■ Records provided ■
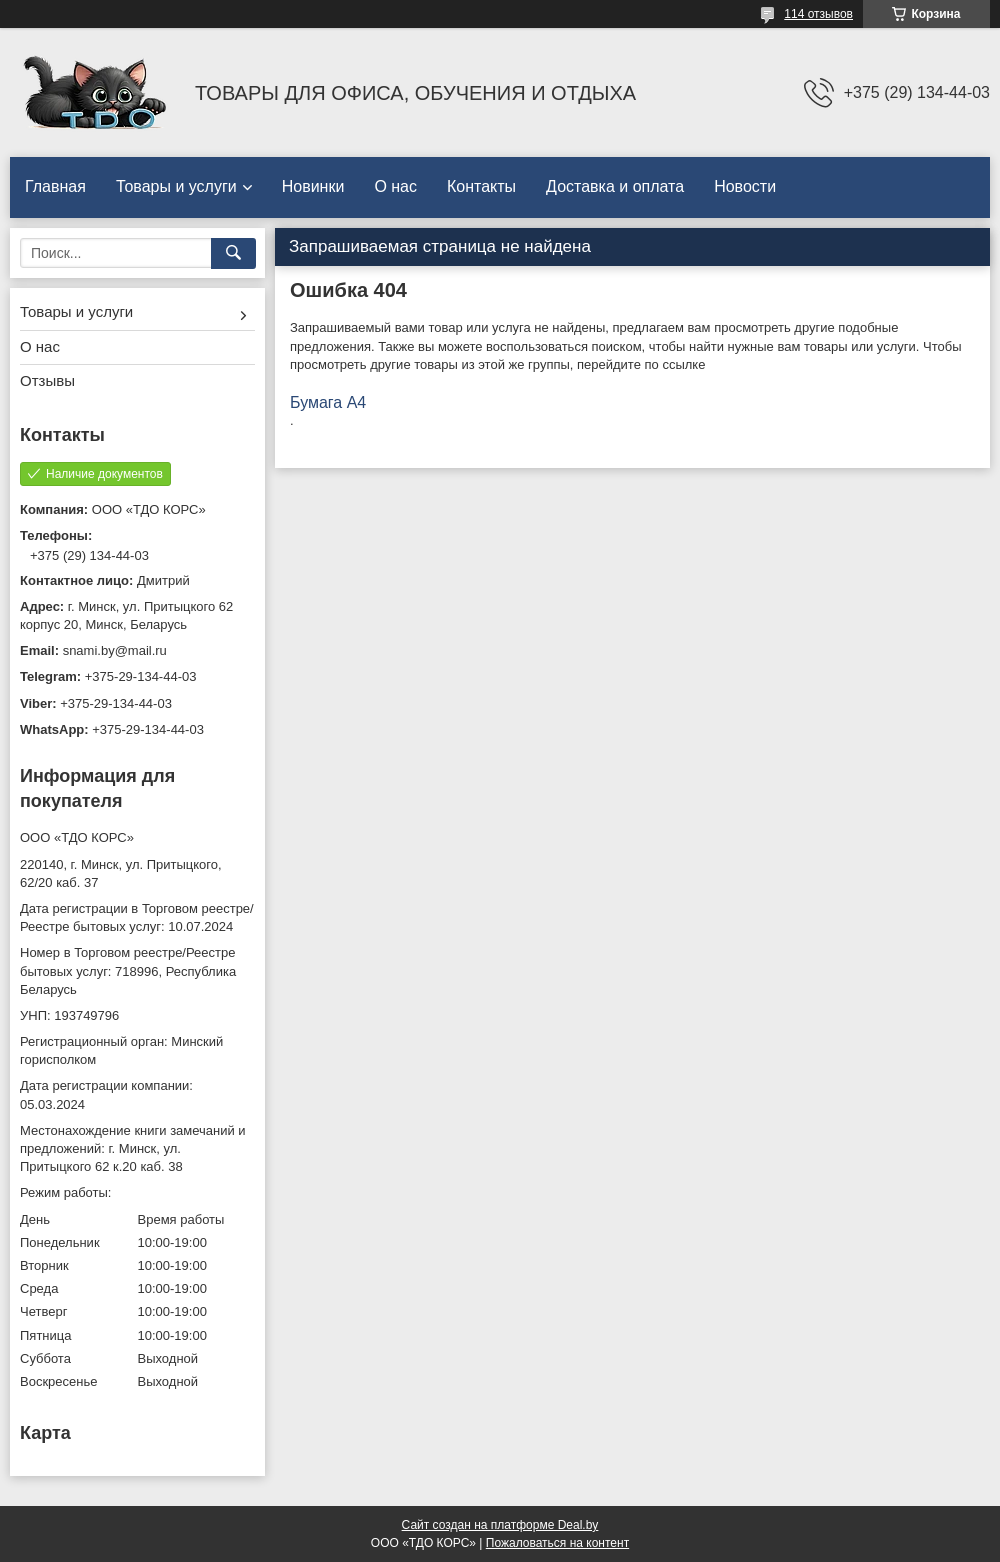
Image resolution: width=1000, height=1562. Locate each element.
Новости (745, 186)
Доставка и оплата (615, 186)
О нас (395, 186)
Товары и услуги (176, 186)
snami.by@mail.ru (115, 650)
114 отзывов (818, 14)
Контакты (481, 186)
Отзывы (47, 380)
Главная (55, 186)
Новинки (313, 186)
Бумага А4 (328, 402)
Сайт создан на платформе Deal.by (500, 1525)
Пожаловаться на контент (557, 1543)
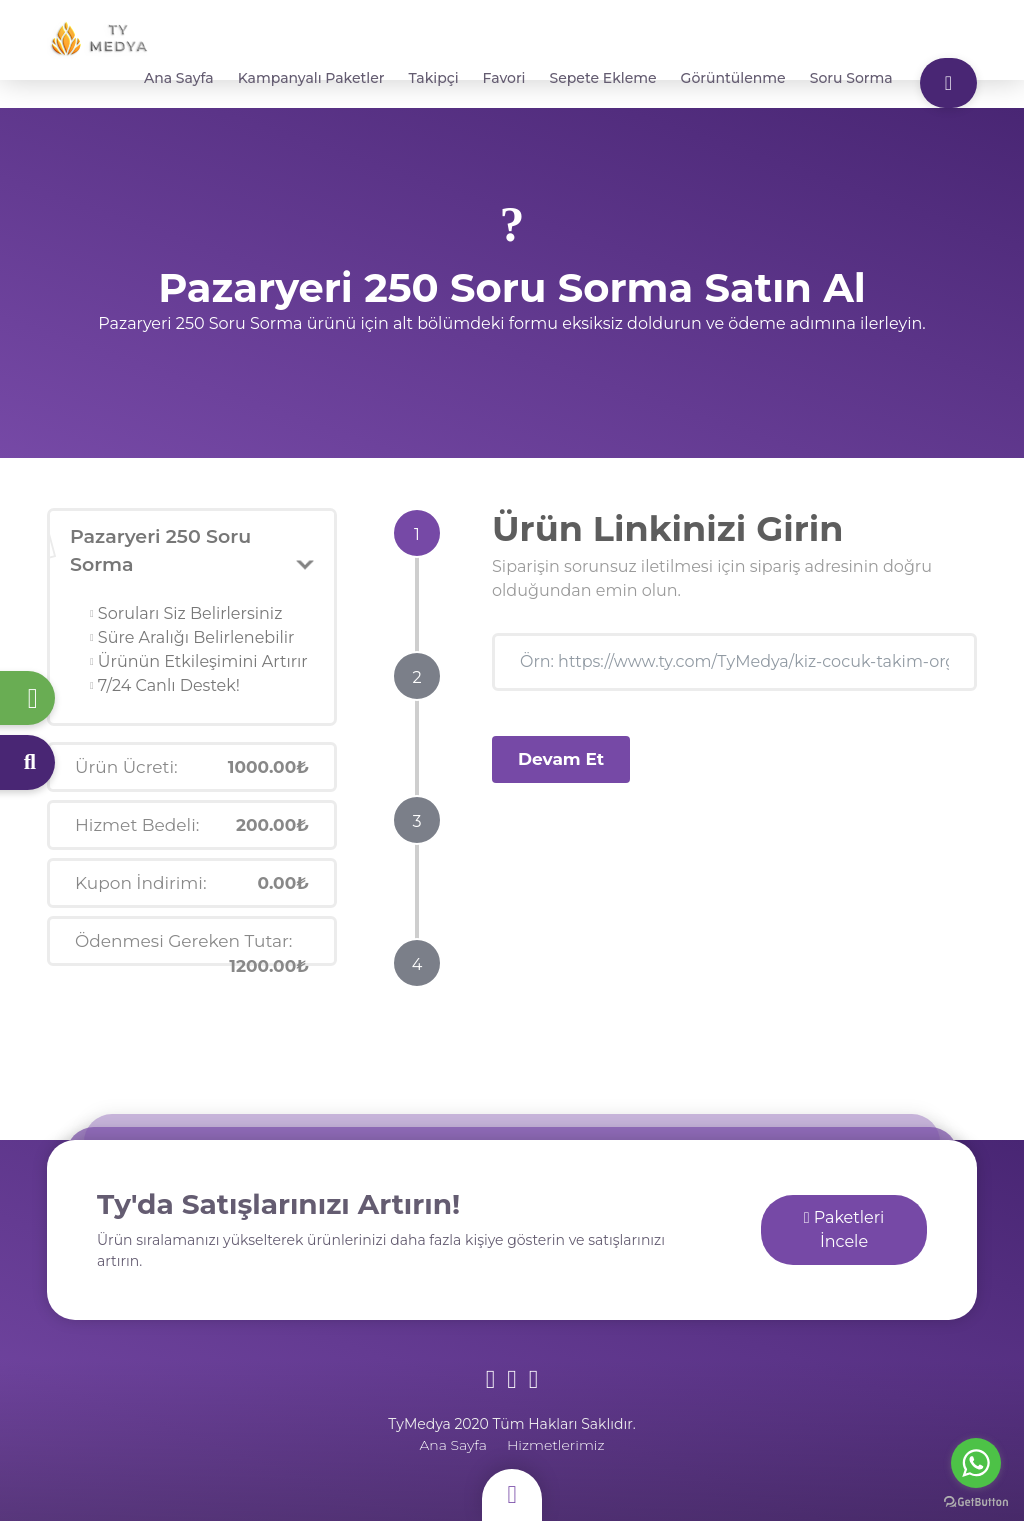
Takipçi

■ Exercise brief ■
Transcribe the preceding listing in its entirety and with exact wording, leaving out pictures.

■ Reply to the exercise ■
Image resolution: width=1000, height=1562. Locate each element.
Новости (745, 186)
Доставка и оплата (615, 186)
О нас (395, 186)
Товары и услуги (176, 186)
snami.by@mail.ru (115, 650)
114 отзывов (818, 14)
Контакты (481, 186)
Отзывы (47, 380)
Главная (55, 186)
Новинки (313, 186)
Бумага А4 (328, 402)
Сайт создан на платформе Deal.by (500, 1525)
Пожаловаться на контент (557, 1543)
Takipçi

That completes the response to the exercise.